The control unit 200 is a component for controlling the smart gate 100, and can specifically control the recognition unit and the injection nozzle 120 of the smart gate 100. The control unit 200 may control the spray nozzle 120 to spray the disinfectant toward the target based on the result recognized by the recognition unit.

The recognition unit according to the present invention is a component for recognizing a target and may include a first camera 111 and a second camera 112 . The first camera 111 may be a depth camera for recognizing the shape of the target, and the second camera 112 may be a thermal imaging camera for recognizing the temperature of the target.

In addition, the recognizing unit may further include an optical camera (not shown) for obtaining an optical image including the target, and may further include a temperature sensor (not shown) for recognizing the temperature of the target. In some cases, optical cameras can replace depth cameras, and temperature sensors can replace thermal imaging cameras.

The controller 200 according to the present invention may generate a depth image based on information obtained from a depth camera. Distance information in space is also referred to as a depth image, and methods for extracting such depth information include time of flight (TOF), stereoscopic vision, structured light pattern, and the like.

The TOF (Time of Flight) method analyzes the time it takes for light to reflect off an object and return to form a depth image. Since light travels approximately 300,000 km per second, the sensor measures the very short time for light to return to the distance. Calculate That is, the depth camera may measure the depth of the target by measuring a time of flight (TOF) for the irradiated light to be reflected from the object and return.
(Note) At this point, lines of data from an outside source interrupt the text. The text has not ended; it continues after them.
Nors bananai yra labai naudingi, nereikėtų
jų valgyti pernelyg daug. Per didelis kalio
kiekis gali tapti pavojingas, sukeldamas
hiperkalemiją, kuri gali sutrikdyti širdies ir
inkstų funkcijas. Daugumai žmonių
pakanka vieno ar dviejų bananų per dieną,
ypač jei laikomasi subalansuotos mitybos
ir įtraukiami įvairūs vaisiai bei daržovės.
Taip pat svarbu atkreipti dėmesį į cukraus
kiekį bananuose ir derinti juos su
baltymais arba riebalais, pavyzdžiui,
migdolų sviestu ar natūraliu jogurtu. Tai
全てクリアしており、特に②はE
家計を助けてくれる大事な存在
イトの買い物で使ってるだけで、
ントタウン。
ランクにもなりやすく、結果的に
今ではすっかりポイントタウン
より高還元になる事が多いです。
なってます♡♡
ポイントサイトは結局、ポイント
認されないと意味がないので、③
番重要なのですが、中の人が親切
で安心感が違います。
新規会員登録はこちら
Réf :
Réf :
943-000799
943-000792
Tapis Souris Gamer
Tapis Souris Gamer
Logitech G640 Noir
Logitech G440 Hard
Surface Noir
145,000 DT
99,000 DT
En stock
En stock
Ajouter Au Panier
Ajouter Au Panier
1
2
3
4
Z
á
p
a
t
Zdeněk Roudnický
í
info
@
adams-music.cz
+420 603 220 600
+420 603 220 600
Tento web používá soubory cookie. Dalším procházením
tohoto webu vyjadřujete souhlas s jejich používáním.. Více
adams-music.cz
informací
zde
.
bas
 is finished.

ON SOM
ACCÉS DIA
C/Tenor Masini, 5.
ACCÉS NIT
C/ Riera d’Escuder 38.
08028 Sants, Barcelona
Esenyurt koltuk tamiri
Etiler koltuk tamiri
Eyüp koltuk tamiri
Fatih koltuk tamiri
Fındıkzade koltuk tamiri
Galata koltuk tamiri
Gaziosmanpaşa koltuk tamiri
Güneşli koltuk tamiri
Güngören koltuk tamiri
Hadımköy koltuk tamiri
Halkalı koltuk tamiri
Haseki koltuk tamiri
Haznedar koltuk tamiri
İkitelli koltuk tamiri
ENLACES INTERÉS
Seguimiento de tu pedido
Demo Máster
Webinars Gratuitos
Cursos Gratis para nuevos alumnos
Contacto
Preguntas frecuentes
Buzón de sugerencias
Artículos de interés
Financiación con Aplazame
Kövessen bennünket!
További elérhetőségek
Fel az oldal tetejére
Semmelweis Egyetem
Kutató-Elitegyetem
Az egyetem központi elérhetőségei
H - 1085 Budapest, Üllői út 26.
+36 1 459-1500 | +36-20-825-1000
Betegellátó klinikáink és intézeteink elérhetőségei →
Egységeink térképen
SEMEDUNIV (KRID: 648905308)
The depth camera according to the present invention uses a device that is very sensitive to light, such as a SPAD, to detect the moment when the reflected light reaches the light receiver, and uses it to measure the TOF using a direct method, or a photodiode. An indirect method of detecting and calculating the phase difference as an amount of charge can be used when the pulsed light modulated by using is reflected.

Also, the depth camera may measure the depth of the target through a stereo camera. This may mean an optical method, and in this case, the depth camera may be a 3D camera using structured light. In this way, equipment for measuring the three-dimensional shape of an object using an optical method is commonly referred to as a 3D scanner. Such a 3D scanner may be composed of an image acquisition unit composed of a lens and a camera, a scan line light projection unit that projects scan line light, and a computer that analyzes and processes an image acquired through the scan line light projection unit.

A thermal imaging camera is a device that converts the temperature change of a target object or scene into a visible image. . A lens in a thermal imaging camera is not a generally used glass lens, but an opaque lens coated with magnesium-aluminum, and a sensor in which a detector detecting infrared rays is arranged on a focal plane may be used.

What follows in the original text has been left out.